### [TASK PROMPT]
The entries below hold a line with "VERANSTALTUNGEN" and a line with "a-Projekten des Fördervereins". Return those lines and all that lie between them, exactly and only.

### RECORDS FOR THIS EXERCISE

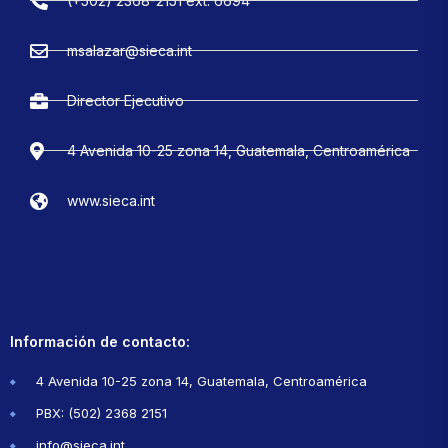
(+502) 2368-2151 ext. 6694
msalazar@sieca.int
Director Ejecutivo
4 Avenida 10-25 zona 14, Guatemala, Centroamérica
www.sieca.int
Información de contacto:
4 Avenida 10-25 zona 14, Guatemala, Centroamérica
PBX: (502) 2368 2151
info@sieca.int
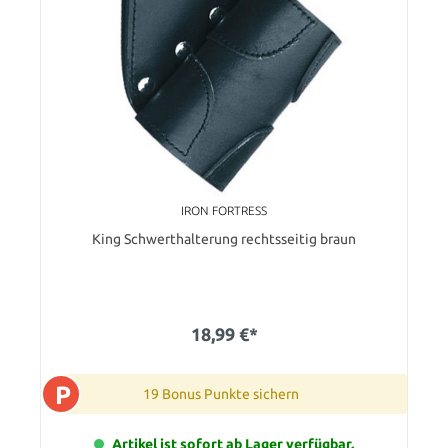
IRON FORTRESS
King Schwerthalterung rechtsseitig braun
18,99 €*
P
19 Bonus Punkte sichern
Artikel ist sofort ab Lager verfügbar.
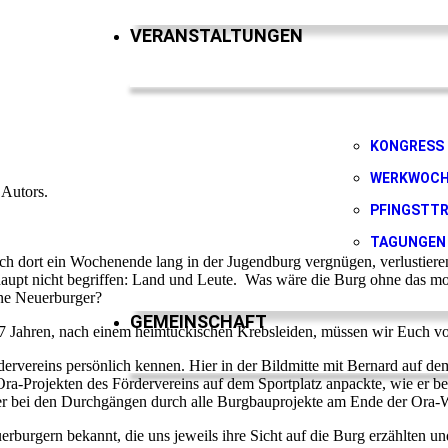
VERANSTALTUNGEN
KONGRESS
WERKWOC
 Autors.
PFINGSTTR
TAGUNGEN
ich dort ein Wochenende lang in der Jugendburg vergnügen, verlustier
pt nicht begriffen: Land und Leute. Was wäre die Burg ohne das mo
ne Neuerburger?
GEMEINSCHAFT
7 Jahren, nach einem heimtückischen Krebsleiden, müssen wir Euch voll
ervereins persönlich kennen. Hier in der Bildmitte mit Bernard auf d
a-Projekten des Fördervereins auf dem Sportplatz anpackte, wie er begei
er bei den Durchgängen durch alle Burgbauprojekte am Ende der Ora-
rburgern bekannt, die uns jeweils ihre Sicht auf die Burg erzählten u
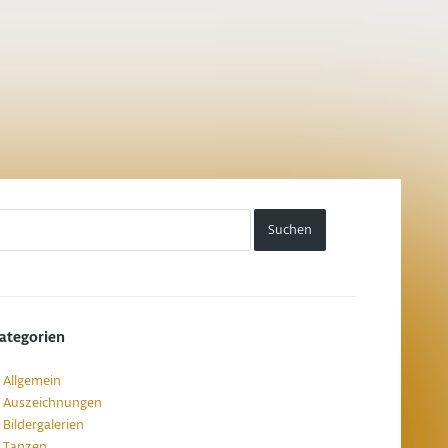
ategorien
Allgemein
Auszeichnungen
Bildergalerien
Tanzen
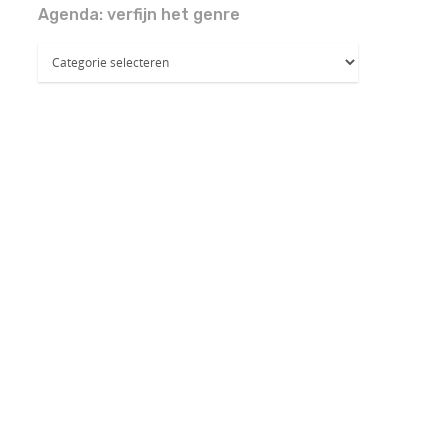
Agenda: verfijn het genre
Agenda:
verfijn
het
genre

######

### [TASK RESULT]
VERANSTALTUNGEN
KONGRESS
WERKWOC
 Autors.
PFINGSTTR
TAGUNGEN
ich dort ein Wochenende lang in der Jugendburg vergnügen, verlustier
pt nicht begriffen: Land und Leute. Was wäre die Burg ohne das mo
ne Neuerburger?
GEMEINSCHAFT
7 Jahren, nach einem heimtückischen Krebsleiden, müssen wir Euch voll
ervereins persönlich kennen. Hier in der Bildmitte mit Bernard auf d
a-Projekten des Fördervereins auf dem Sportplatz anpackte, wie er begei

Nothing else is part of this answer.